July 15, 2024

While designing an online experiment to evaluate the impact of social media edutainment materials on anemia (see Blog Post #3), we realized a gap in publicly available data and academic research on rates of anemia testing in India. Given that such a statistic was important to inform accurate sample size calculations for the online experiment, we designed a quick “dipstick” study on anemia testing. CSBC uses “dipstick” quite frequently — it means back-of-the-envelope, rough estimate, approximate gauge.

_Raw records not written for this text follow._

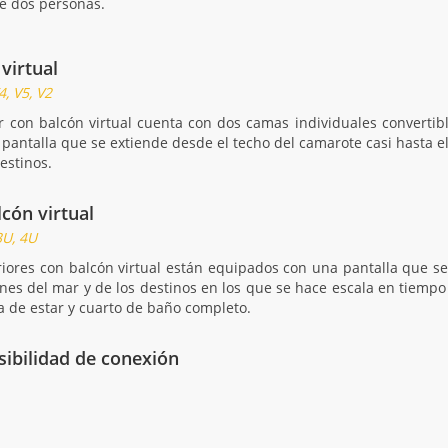
e dos personas.
 virtual
4, V5, V2
or con balcón virtual cuenta con dos camas individuales convert
antalla que se extiende desde el techo del camarote casi hasta el
estinos.
lcón virtual
3U, 4U
riores con balcón virtual están equipados con una pantalla que se
es del mar y de los destinos en los que se hace escala en tiemp
a de estar y cuarto de baño completo.
sibilidad de conexión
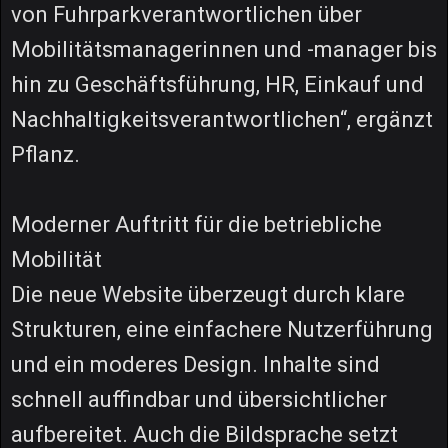
von Fuhrparkverantwortlichen über
Mobilitätsmanagerinnen und -manager bis
hin zu Geschäftsführung, HR, Einkauf und
Nachhaltigkeitsverantwortlichen“, ergänzt
Pflanz.
Moderner Auftritt für die betriebliche
Mobilität
Die neue Website überzeugt durch klare
Strukturen, eine einfachere Nutzerführung
und ein moderes Design. Inhalte sind
schnell auffindbar und übersichtlicher
aufbereitet. Auch die Bildsprache setzt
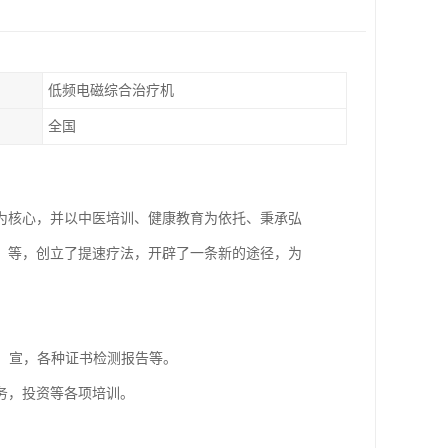
低频电磁综合治疗机
全国
为核心，并以中医培训、健康教育为依托、秉承弘
、等，创立了提速疗法，开辟了一条新的途径，为
，宣，各种证书检测报告等。
务，投资等各项培训。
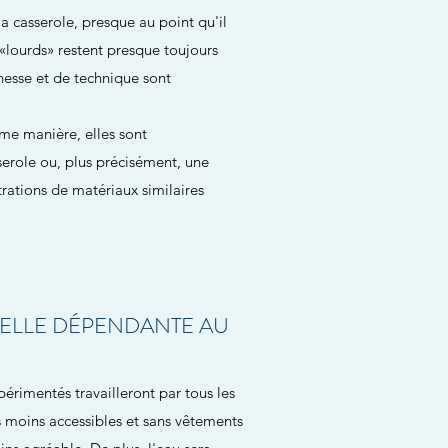
la casserole, presque au point qu'il
«lourds» restent presque toujours
inesse et de technique sont
ême manière, elles sont
erole ou, plus précisément, une
rations de matériaux similaires
T-ELLE DÉPENDANTE AU
périmentés travailleront par tous les
es moins accessibles et sans vêtements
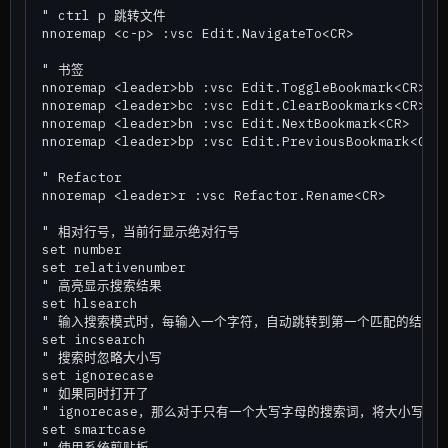
" ctrl p 跳转文件

nnoremap <c-p> :vsc Edit.NavigateTo<CR>

" 书签

nnoremap <leader>bb :vsc Edit.ToggleBookmark<CR>

nnoremap <leader>bc :vsc Edit.ClearBookmarks<CR>

nnoremap <leader>bn :vsc Edit.NextBookmark<CR>

nnoremap <leader>bp :vsc Edit.PreviousBookmark<CR>

" Refactor

nnoremap <leader>r :vsc Refactor.Rename<CR>

" 相对行号，当前行显示绝对行号

set number

set relativenumber

" 高亮显示搜索结果

set hlsearch

" 输入搜索模式时，每输入一个字符，自动跳转到第一个匹配的结果

set incsearch

" 搜索时忽略大小写

set ignorecase

" 如果同时打开了

" ignorecase，那么对于只有一个大写字母的搜索词，将大小写敏
set smartcase

" 使用系统剪贴板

I launched a very simple five-question survey, primarily targeted at understanding anemia testing behavior in the states of Uttar Pradesh and Bihar (same target region as the online experiment and subsequent social media campaign) and distributed the survey through CSBC’s online research participant pool with an 100 rupee incentive for anyone who qualified for and completed the survey. The result was not all successful, and I wanted to share a few learnings on online data collection in India, below:

  1. Talk is cheap. This is no new insight for any researcher who has gathered data through surveys, but self-reported behavior expressed in a survey is wildly different from behavior in real life. Our sample suggested a 67% anemia testing rate — an improbably high rate, likely because people were subject to social desirability bias, didn’t care enough to answer honestly, or hoped that answering “Yes” would guarantee their chances of payout.
  2. Beware of fraudsters. Similarly related to the previous point, we found some suspicious activity from respondents, with one IP address generating 18 unique survey responses and another generating 10. It is likely that those responses were fraudulent, inputted by an individual to maximize their payout. This happened despite us collecting phone numbers as unique identifiers (for example, one of those individuals used the same IP address to put down 18 unique phone numbers). Given this was more of a “dipstick” to guide internal power calculations, there were no severe consequences as we just extrapolated a benchmark for power calculations from several other data sources. However, it is a good learning for me as a researcher and for the subsequent phase of our online experiment, which is much longer and thorough, in which we actually intend to evaluate the social media campaign materials and for which the results hold greater consequence.

In an ideal world, we would have been able to gather real behavioral data on anemia testing from the Ministry of Health, networks of healthcare practitioners, etc. However, given we were short for time, this “dipstick” assessment met our needs and taught me some cautionary lessons about conducting online research well in India.